Vedrà gli altri film in concorso?
«Per me Cannes consiste nel restare chiuso in una stanza d'albergo per 48 ore a fare interviste. Ma è giusto così, non mi lamento. Louis Garrel mi ha invitato a vedere il suo film, che passa il giorno dopo il mio. Forse ci andrò».
Troppo pochi gli italiani a Cannes?
«Non direi: tre titoli nella Quinzaine (la sezione parallela del festival, ndr) sono tanti. Mi dispiace che non ci sia Leonardo Di Costanzo. Non ho visto il suo nuovo film, ma lui è un regista che stimo e una persona intelligente».
Tre piani uscirà a settembre. La crisi dei cinema non la spaventa?
«La crisi si sente più a Roma che altrove. A Milano, e naturalmente anche a Parigi, i cinema hanno riaperto tutti. Siamo ancora in una fase di transizione: qualcuno ha ancora paura di entrare in un luogo chiuso, molte sale non sono tornate in attività, c'è voglia di stare all'aperto e sono usciti pochi film importanti, tra cui The Father. Per me le conseguenze della pandemia sulle sale si capiranno solo a settembre».
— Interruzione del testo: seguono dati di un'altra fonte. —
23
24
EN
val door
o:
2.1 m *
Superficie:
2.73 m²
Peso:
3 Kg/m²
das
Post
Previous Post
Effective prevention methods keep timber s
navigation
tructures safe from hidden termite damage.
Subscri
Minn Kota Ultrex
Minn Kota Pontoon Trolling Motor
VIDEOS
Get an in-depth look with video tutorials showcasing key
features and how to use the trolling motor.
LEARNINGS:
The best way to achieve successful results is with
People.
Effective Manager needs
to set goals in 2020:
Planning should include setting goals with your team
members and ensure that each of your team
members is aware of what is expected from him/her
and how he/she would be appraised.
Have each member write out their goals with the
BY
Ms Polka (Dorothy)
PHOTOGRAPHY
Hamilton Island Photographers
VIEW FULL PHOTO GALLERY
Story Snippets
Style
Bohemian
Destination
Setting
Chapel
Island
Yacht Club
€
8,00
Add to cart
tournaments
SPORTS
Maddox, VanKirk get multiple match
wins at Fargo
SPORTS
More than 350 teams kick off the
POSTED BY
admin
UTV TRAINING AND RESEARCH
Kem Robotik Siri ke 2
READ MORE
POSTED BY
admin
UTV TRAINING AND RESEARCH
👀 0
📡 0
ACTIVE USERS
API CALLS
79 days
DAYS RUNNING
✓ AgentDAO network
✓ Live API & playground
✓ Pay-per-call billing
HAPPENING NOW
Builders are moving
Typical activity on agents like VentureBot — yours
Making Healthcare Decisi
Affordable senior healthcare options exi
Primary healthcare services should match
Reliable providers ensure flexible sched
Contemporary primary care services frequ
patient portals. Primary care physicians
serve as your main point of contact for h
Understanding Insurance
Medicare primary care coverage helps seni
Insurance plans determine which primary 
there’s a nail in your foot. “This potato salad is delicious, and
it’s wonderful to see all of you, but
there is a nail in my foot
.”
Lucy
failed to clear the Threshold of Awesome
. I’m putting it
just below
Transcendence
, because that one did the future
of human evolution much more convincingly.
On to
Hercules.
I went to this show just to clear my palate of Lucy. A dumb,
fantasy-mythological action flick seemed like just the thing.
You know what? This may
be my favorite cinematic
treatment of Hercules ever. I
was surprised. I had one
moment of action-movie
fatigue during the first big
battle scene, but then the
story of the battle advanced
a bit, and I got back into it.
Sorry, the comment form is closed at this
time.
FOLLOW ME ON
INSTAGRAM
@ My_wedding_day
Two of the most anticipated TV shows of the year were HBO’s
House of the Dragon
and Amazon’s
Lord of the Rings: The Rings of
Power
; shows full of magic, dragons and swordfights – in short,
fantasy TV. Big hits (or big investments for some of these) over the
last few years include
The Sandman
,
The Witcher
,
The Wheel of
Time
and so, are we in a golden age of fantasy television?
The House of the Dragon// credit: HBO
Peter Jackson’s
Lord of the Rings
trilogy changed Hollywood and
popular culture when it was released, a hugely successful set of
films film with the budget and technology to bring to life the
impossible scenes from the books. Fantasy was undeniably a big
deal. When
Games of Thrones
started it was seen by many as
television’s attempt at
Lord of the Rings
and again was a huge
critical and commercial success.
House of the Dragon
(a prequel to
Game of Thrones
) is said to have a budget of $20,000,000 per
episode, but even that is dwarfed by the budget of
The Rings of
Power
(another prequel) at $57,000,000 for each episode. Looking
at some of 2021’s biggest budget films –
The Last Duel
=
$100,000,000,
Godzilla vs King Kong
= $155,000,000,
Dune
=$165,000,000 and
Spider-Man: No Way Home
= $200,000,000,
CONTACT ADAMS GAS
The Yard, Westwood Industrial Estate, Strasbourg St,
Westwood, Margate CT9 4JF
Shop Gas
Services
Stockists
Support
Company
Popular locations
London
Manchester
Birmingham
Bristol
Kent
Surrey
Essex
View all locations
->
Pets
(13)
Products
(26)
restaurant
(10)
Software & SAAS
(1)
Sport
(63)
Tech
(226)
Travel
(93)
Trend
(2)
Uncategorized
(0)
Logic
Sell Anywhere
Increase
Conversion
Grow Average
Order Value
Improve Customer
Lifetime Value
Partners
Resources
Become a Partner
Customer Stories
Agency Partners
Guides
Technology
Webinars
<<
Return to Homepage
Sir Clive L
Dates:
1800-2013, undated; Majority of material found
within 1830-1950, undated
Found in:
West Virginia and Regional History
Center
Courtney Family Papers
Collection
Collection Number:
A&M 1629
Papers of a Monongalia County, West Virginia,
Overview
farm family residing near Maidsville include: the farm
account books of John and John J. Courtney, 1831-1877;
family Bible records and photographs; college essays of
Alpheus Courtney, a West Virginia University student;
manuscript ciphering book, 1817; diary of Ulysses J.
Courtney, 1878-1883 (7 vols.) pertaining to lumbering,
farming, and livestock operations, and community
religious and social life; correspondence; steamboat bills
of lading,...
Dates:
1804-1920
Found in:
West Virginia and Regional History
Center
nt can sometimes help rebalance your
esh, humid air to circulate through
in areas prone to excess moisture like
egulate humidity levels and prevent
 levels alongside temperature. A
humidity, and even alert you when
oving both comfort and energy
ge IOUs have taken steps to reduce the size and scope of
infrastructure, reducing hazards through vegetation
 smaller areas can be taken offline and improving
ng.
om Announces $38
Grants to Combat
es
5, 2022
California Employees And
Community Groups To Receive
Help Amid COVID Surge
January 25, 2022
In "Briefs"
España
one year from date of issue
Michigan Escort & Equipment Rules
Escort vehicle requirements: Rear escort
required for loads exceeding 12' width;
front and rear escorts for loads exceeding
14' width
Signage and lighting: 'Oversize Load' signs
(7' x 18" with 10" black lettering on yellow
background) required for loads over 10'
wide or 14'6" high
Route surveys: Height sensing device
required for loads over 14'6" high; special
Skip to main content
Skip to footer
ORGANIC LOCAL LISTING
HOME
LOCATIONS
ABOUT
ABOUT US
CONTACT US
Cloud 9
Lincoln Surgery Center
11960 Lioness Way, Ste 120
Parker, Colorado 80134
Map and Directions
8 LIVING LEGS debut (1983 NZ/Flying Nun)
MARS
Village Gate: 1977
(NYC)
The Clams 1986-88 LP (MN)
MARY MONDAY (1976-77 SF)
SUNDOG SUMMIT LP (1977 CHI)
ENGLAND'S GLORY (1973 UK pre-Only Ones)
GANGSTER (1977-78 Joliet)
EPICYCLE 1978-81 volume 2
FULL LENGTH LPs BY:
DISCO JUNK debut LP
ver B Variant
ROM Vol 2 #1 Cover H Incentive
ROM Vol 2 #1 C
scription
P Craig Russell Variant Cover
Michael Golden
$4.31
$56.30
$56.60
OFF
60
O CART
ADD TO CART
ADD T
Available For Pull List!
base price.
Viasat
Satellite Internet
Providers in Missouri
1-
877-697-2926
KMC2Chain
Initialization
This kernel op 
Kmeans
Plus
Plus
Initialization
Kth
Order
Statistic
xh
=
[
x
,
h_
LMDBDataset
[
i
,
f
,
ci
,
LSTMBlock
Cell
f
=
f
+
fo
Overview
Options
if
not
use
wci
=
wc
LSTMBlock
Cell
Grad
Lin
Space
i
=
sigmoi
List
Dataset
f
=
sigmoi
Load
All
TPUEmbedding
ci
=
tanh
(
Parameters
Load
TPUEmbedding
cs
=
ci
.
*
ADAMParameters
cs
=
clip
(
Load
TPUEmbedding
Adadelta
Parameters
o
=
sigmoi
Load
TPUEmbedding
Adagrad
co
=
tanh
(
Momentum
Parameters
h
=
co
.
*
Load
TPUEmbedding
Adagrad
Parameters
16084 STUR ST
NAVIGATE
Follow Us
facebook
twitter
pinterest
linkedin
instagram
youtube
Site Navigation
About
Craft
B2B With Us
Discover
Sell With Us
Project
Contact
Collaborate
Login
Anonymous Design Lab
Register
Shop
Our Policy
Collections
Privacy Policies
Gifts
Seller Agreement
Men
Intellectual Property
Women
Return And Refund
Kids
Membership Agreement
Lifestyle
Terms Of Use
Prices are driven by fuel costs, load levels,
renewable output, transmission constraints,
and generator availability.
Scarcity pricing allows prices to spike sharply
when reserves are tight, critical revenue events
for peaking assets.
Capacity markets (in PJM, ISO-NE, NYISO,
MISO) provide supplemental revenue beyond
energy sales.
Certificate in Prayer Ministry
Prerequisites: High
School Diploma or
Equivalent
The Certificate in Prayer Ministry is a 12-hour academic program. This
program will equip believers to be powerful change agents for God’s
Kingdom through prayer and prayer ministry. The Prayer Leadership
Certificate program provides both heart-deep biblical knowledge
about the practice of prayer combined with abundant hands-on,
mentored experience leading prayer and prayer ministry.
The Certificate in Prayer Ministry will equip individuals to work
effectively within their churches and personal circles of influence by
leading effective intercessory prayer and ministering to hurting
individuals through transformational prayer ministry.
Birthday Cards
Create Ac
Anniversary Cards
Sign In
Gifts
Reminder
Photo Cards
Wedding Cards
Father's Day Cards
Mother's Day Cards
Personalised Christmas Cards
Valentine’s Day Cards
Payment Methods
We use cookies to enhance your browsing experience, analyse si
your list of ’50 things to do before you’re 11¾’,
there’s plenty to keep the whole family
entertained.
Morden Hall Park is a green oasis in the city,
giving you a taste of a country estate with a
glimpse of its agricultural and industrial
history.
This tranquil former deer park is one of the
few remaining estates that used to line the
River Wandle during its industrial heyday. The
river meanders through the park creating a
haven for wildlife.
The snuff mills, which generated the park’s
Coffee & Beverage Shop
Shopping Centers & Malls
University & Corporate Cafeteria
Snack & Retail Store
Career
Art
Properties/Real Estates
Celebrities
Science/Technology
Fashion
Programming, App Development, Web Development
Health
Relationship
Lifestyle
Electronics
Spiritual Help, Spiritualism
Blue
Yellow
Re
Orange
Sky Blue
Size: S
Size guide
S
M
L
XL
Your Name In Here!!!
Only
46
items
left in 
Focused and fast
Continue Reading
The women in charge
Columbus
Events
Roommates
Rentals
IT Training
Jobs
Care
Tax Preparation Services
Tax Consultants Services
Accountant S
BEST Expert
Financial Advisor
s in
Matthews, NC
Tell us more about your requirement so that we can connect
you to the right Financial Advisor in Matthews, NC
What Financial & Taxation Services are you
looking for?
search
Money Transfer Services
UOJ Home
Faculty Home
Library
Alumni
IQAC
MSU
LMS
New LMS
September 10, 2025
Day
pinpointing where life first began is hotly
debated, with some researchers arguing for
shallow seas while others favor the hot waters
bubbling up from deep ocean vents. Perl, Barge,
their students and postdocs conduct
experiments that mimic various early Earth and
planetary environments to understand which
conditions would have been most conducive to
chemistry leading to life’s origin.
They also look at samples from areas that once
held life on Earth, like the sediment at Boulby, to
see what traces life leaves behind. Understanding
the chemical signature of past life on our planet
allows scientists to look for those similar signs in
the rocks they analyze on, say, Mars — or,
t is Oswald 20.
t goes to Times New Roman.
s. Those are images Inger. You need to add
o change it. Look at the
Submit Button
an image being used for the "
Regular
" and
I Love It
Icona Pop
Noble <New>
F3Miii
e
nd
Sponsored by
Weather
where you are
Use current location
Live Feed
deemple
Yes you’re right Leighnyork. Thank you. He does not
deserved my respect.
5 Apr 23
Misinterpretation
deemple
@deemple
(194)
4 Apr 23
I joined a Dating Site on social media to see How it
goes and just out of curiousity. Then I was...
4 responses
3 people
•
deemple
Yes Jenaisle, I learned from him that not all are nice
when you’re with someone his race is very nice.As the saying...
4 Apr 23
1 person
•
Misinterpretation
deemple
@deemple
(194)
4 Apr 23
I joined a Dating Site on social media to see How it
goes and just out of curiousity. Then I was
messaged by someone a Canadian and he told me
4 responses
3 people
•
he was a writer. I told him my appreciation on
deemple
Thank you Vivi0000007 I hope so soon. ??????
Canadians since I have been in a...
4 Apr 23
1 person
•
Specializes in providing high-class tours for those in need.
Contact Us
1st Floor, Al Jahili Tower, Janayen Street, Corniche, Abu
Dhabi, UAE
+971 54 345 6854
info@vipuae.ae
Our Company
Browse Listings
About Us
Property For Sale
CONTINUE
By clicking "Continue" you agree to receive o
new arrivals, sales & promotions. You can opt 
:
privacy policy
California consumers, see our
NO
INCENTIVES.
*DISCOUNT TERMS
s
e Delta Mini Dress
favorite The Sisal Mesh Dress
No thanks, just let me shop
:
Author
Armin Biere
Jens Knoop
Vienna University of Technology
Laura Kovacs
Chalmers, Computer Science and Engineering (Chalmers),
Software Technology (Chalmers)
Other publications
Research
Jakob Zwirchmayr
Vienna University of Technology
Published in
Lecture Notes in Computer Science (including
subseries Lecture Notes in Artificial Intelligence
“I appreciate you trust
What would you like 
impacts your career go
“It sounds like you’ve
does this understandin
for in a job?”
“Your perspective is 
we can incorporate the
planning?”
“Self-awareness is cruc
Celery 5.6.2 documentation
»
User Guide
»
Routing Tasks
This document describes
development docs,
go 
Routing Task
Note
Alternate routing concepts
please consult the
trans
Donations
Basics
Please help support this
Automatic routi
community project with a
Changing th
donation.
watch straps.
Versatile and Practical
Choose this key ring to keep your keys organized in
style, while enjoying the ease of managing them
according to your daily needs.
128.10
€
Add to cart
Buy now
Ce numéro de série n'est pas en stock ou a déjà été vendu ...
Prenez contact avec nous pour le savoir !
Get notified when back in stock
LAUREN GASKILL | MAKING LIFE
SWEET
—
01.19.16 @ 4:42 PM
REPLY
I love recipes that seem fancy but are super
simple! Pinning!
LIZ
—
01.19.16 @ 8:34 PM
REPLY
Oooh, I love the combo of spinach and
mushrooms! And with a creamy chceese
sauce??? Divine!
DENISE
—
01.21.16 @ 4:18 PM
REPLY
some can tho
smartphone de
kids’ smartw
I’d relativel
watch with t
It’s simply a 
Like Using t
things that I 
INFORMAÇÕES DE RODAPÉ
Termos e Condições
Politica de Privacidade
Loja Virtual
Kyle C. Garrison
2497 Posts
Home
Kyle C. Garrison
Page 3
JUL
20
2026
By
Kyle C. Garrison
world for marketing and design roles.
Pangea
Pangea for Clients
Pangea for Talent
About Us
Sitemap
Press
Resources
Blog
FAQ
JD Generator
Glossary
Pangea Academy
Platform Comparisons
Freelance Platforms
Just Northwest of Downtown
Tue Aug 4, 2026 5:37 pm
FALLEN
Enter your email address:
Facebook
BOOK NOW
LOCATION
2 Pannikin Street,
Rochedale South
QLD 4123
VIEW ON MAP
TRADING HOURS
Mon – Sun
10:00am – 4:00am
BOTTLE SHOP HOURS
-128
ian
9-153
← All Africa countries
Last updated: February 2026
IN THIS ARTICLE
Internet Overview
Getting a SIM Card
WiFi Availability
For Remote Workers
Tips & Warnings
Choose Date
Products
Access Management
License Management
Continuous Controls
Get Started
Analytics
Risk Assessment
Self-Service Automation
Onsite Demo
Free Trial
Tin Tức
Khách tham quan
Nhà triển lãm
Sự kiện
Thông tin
Il Nuovo Sacher, 30 anni il prossimo 1 novembre: il ricordo più bello?
«Heimat 2 di Edgar Reitz, il punto più alto della mia carriera di esercente cinematografico: un capolavoro composto da tredici film. Programmavamo un episodio a settimana, facevamo i recuperi per i ritardatari la domenica mattina. Praticamente un antenato delle serie tv. Ma con lo stile, e il respiro, del grande cinema».
È ottimista sul futuro del cinema?
«Io continuo a credere nella sala perché, ancora prima che come regista, produttore ed esercente, io ci credo come spettatore. Io vado spesso al cinema. Ed è una cosa di cui non posso fare a meno».